The intent of operational database design is to prevent the storage of the same data attributes in multiple places and thus to avoid the update anomalies caused by redundancy. In other words, from an operational perspective you want to avoid storing the same data in multiple columns in multiple tables so they do not get out of synch. Designing normalized database structures is key for developing relational databases in support of that intent. Normalization ensures that the data is created, stored, and modified in a consistent, nonredundant way.

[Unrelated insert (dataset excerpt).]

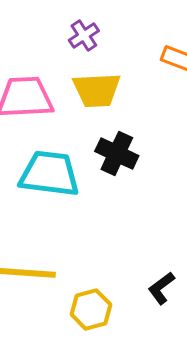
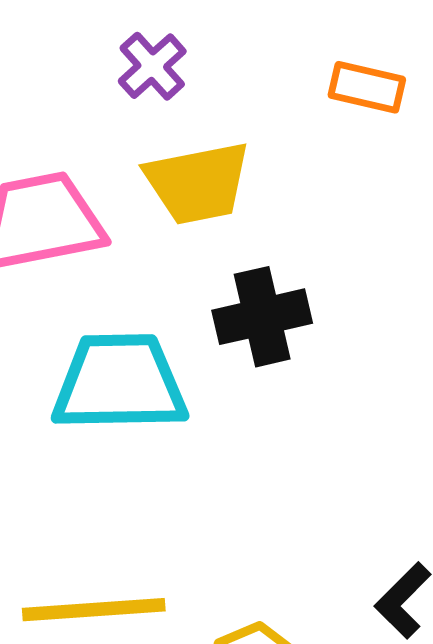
black cross: (117, 154) -> (262, 317), turned -30

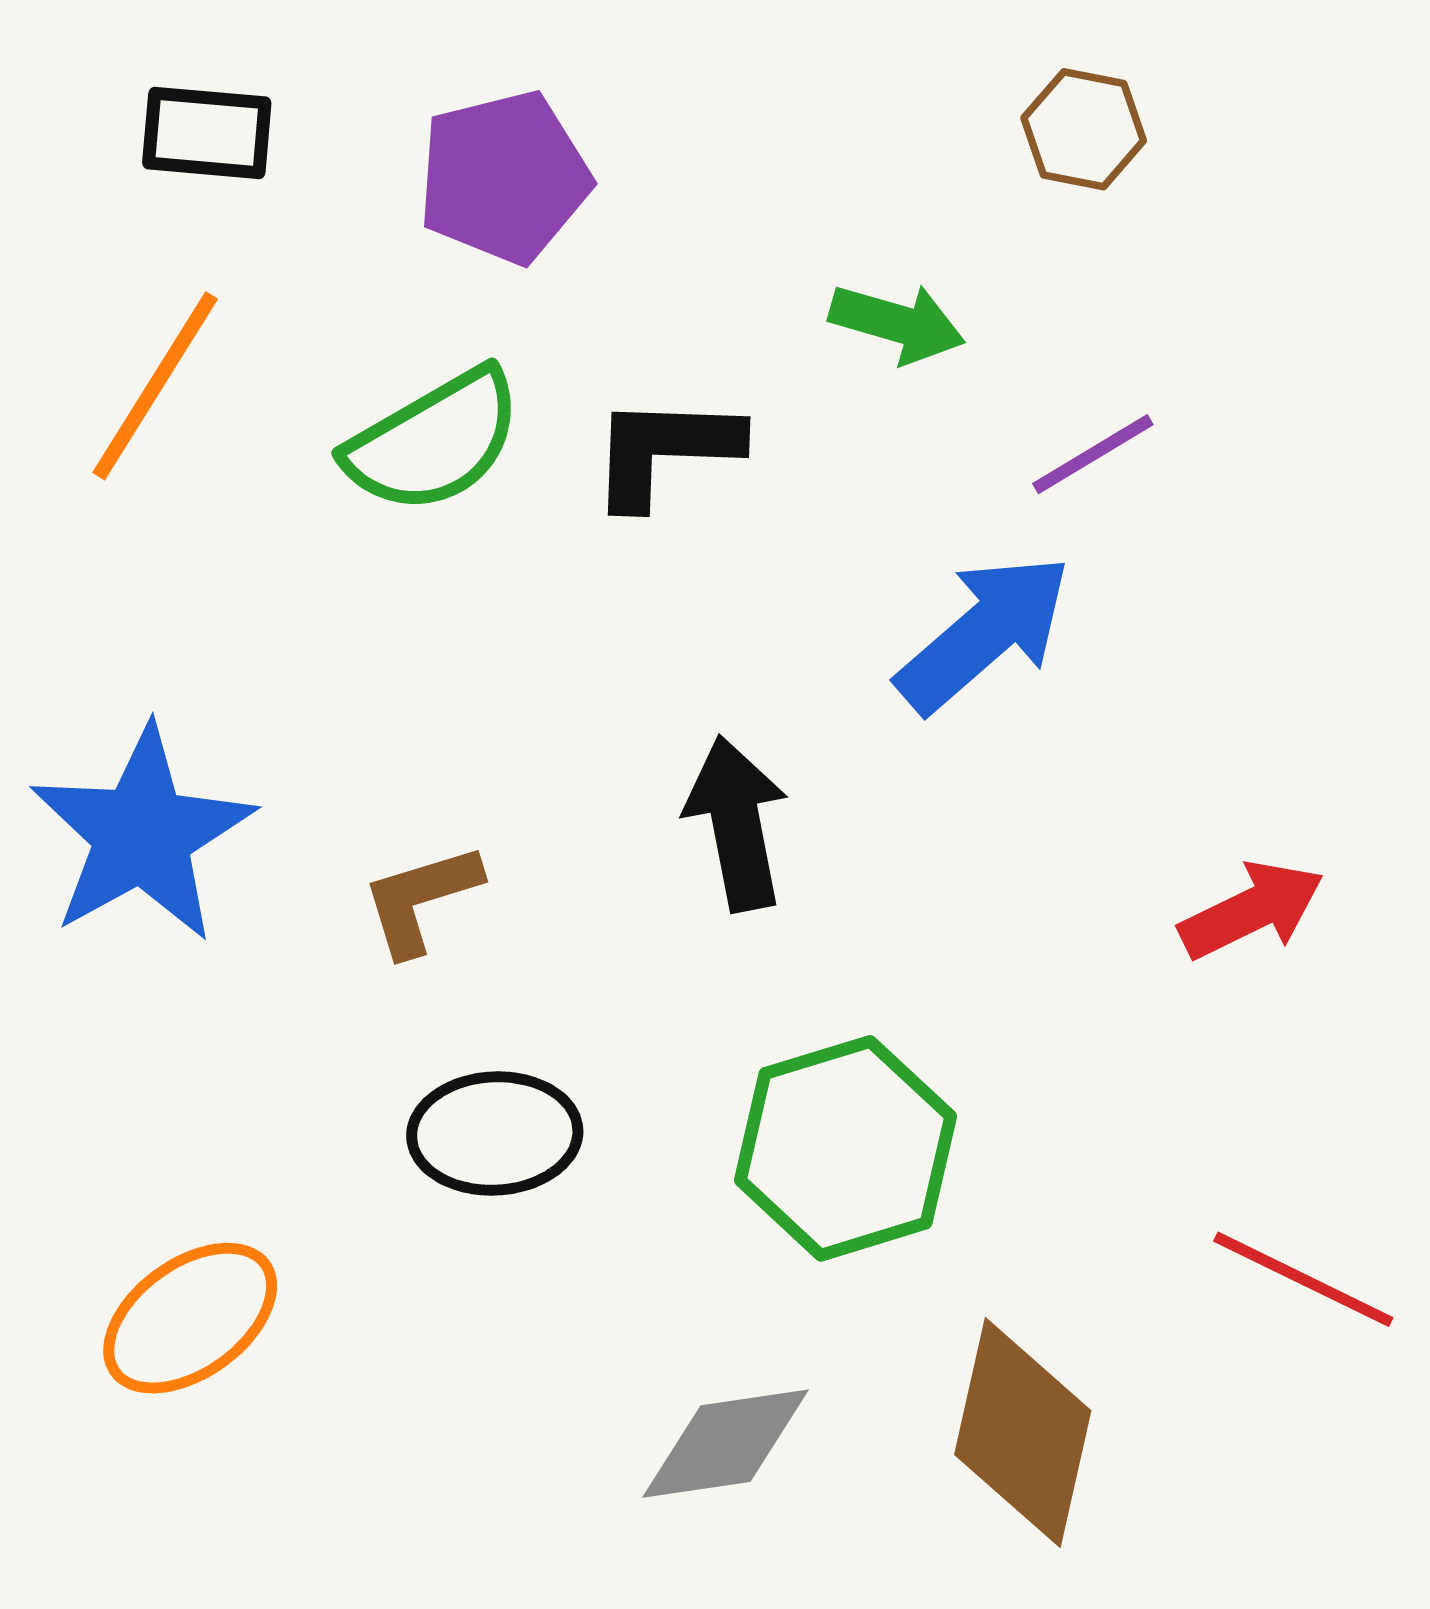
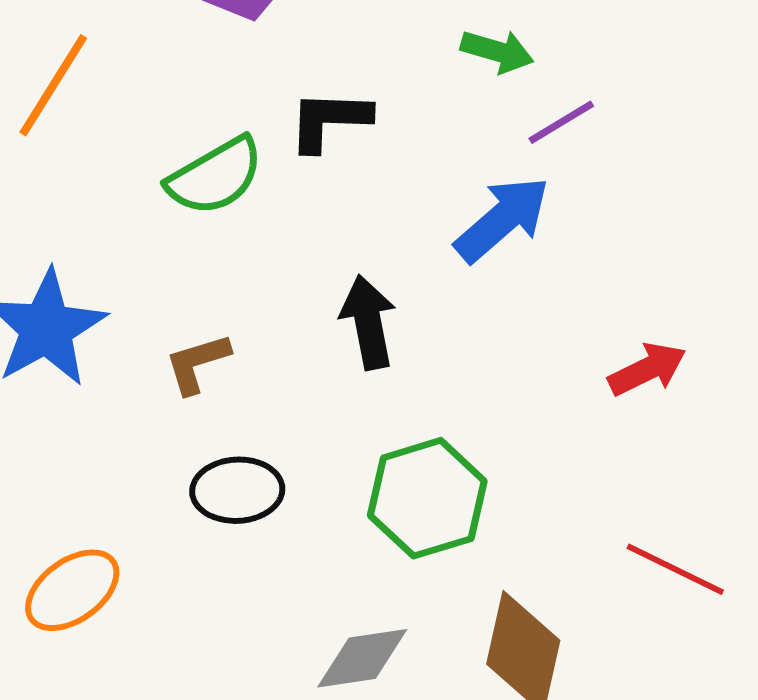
green arrow: (897, 323) -> (497, 51), moved
green semicircle: (434, 441) -> (215, 176), moved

Table 8.1. Operational Databases versus BI Target Databases

Operational Databases	BI Target Databases
Geared toward eliminating redundancy, coordinating updates, and repeating the same types of operations many times a day, every day (for example, airline reservations, deposits and withdrawals from bank accounts, hotel room reservations ).	Geared toward supporting a wide range of queries and reports. Queries and reports may vary from one business analyst to another or from one department to another. All of the queries and reports may not run on the same day and may not run every day (for example, quarterly trend analysis reports on regional sales, monthly order fulfillment report).
Most of the transactional systems require subsecond response time.	Although response time is important, subseconds cannot be expected. Typical response times are seconds, minutes, or hours.
Highly normalized to support consistent updates and maintenance of referential integrity.	Highly denormalized to provide quick retrieval of a wide range and a large amount of data. Data that belongs together from an analytical reporting perspective is usually stored together.
Store very little derived data. Data is usually derived dynamically when needed.	Store large amounts of derived data. This saves time for the queries and reports.
Do not store historical data. Historical records are archived.	Store large amounts of historical data, often at some level of summarization, but just as often at a detailed level.
Lightly summarized, mostly for reporting purposes.	Many levels of precalculated, summarized data, from lightly summarized to highly summarized.

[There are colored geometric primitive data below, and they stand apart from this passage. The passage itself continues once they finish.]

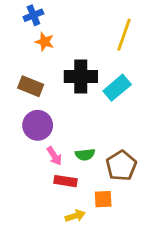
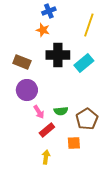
blue cross: (33, 15) -> (49, 11), moved
orange star: (45, 42) -> (43, 30), moved
red rectangle: (65, 181) -> (47, 130), turned -49
yellow arrow: (75, 216) -> (46, 157), moved, turned -64

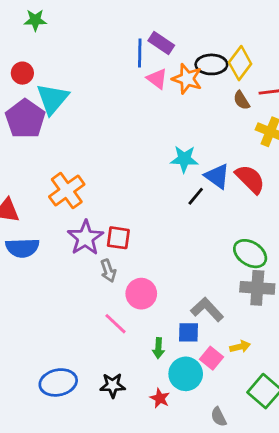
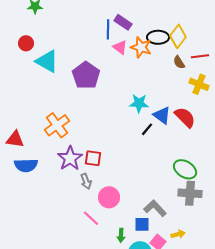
cyan triangle: (52, 99) -> (47, 61), turned -40
purple pentagon: (25, 119) -> (86, 75), moved

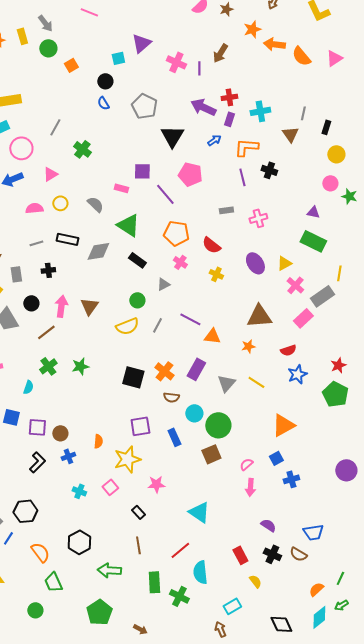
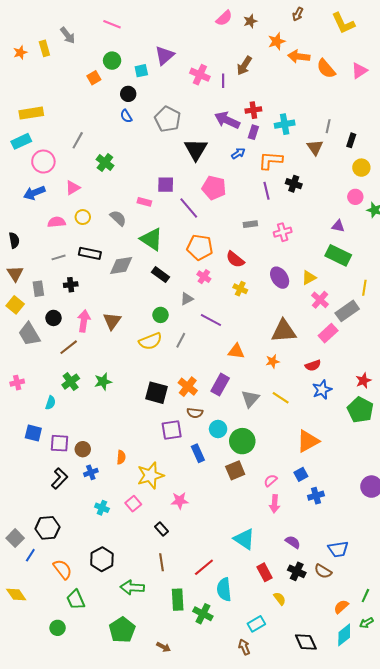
green circle: (48, 48) -> (112, 61), moved
purple line: (190, 319) -> (211, 320), moved
purple square: (140, 426) -> (172, 430), moved
cyan triangle: (199, 512) -> (244, 539), moved

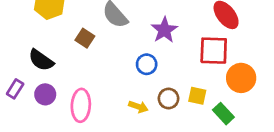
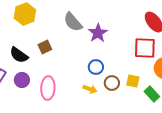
purple star: (164, 30) -> (98, 33), moved
brown square: (85, 38) -> (45, 47), moved, turned 32
blue circle: (147, 64) -> (96, 67), moved

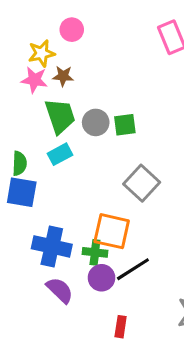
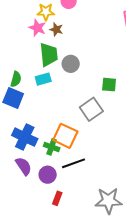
green square: (125, 125) -> (109, 85), moved
purple circle: (102, 278) -> (48, 175), moved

Most operational systems are designed with a data-in philosophy (data entry), not a data-out philosophy (reporting and querying). The objective of a data-in philosophy is to make data entry as efficient as possible, running hundreds of thousands of transactions per day, while eliminating or minimizing redundancies in the data. Data redundancy leads to inconsistencies, and inconsistencies are often the reason for poor-quality data. Therefore, in trying to solve the enormous data quality and data redundancy problems in operational systems, the goal is to avoid redundancy (except for key redundancy, which is unavoidable). This goal is achieved through normalization.

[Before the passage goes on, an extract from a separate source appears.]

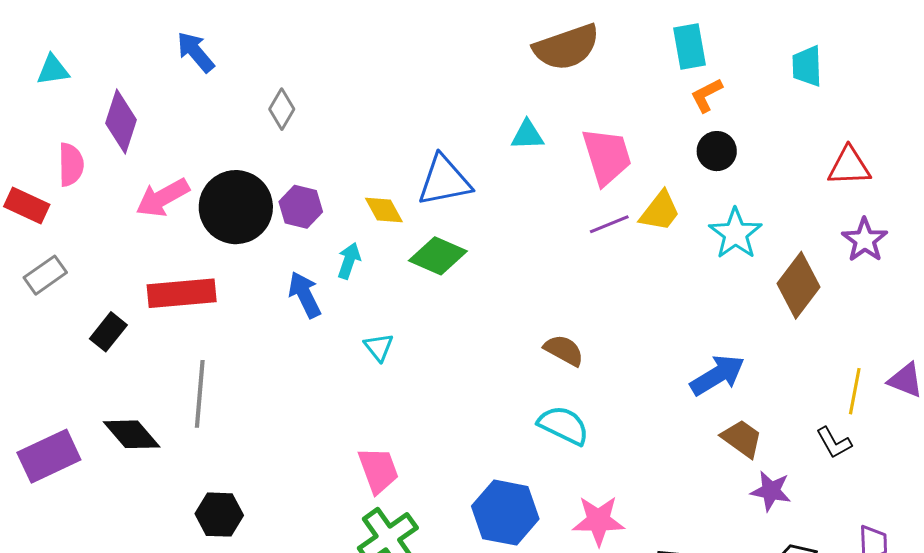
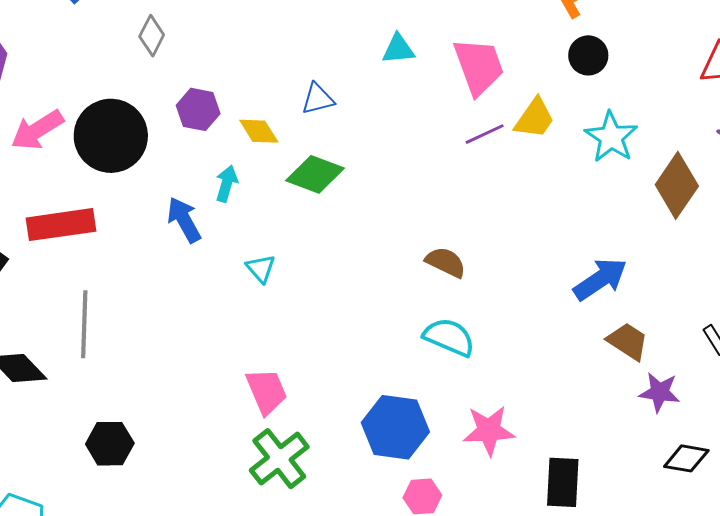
blue triangle: (444, 181) -> (318, 99), size x0.6
purple hexagon: (301, 207) -> (198, 109), moved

While normalization works well for operational systems, the requirements for reporting are different from the requirements for data entry. Reporting uses data that has already been created, which means update anomalies cannot occur. While it is of great benefit that the data is consistent and nonredundant as a result of a normalized database design, that same design makes reporting difficult. For example, to create strategic trend analysis reports, many tables have to be accessed, and every row in those tables has to be read. This is not only complex but also extremely inefficient when run against a normalized database design because it requires scanning tables and performing large multi-table JOINs. For that reason, most BI target databases are based on a multidimensional design, in which the data for the strategic trend analysis reports is stored in a precalculated and presummarized way.

Figure 8.1 illustrates the general difference between an operational normalized design and a BI multidimensional design.

Figure 8.1. Operational normalized versus BI Multidimensional Designs

graphics/08fig01.gif

In this example, the operational database design shows an Order database where customers are associated with orders, and each order is composed of many line items. With each placed order, the line items have to be subtracted from a separate Inventory database. The BI target database design shows a database with summaries that are used to identify trends over time. In this design, the same data about orders, line items, and inventory may exist in multiple tables (Monthly Summary, Regional Summary, Product Summary), albeit summarized by different dimensions. While operational databases generally store granular (atomic) data, BI target databases, for the most part, store summarized data.

BI Target Databases

Contrary to the data-in philosophy (data entry) of operational systems, the data-out philosophy (reporting and querying) of BI applications includes the following design considerations.

BI target databases are designed for simplified, high-performance data retrieval, not for efficiency of data storage and maintenance (which are important design considerations for operational databases).
Eliminating or minimizing data redundancy is not a goal in designing BI target databases. If a choice must be made, data redundancy is favored over complexity, but the redundancy must be controlled. Redundant data must be consistent and reconcilable.
Basic assumptions for designing BI target databases are listed below.

- Data is stored in such a manner that it is readily accessible in ways that are of interest to the business people.

- The design is driven by access and usage.

- A normalized design is not necessarily intuitive for a business person and could therefore become quite complex.

- No BI data can be invented! All data in the BI target databases must exist in or be derivable from current internal or external operational data sources.

A key decision for all BI applications is whether or not, and at what level, to store summarized data in the BI target databases. The database administrator and the lead developer may decide to store both detailed data and summarized data, either together in the same BI target database or in different BI target databases. This database design decision must be based on access and usage requirements.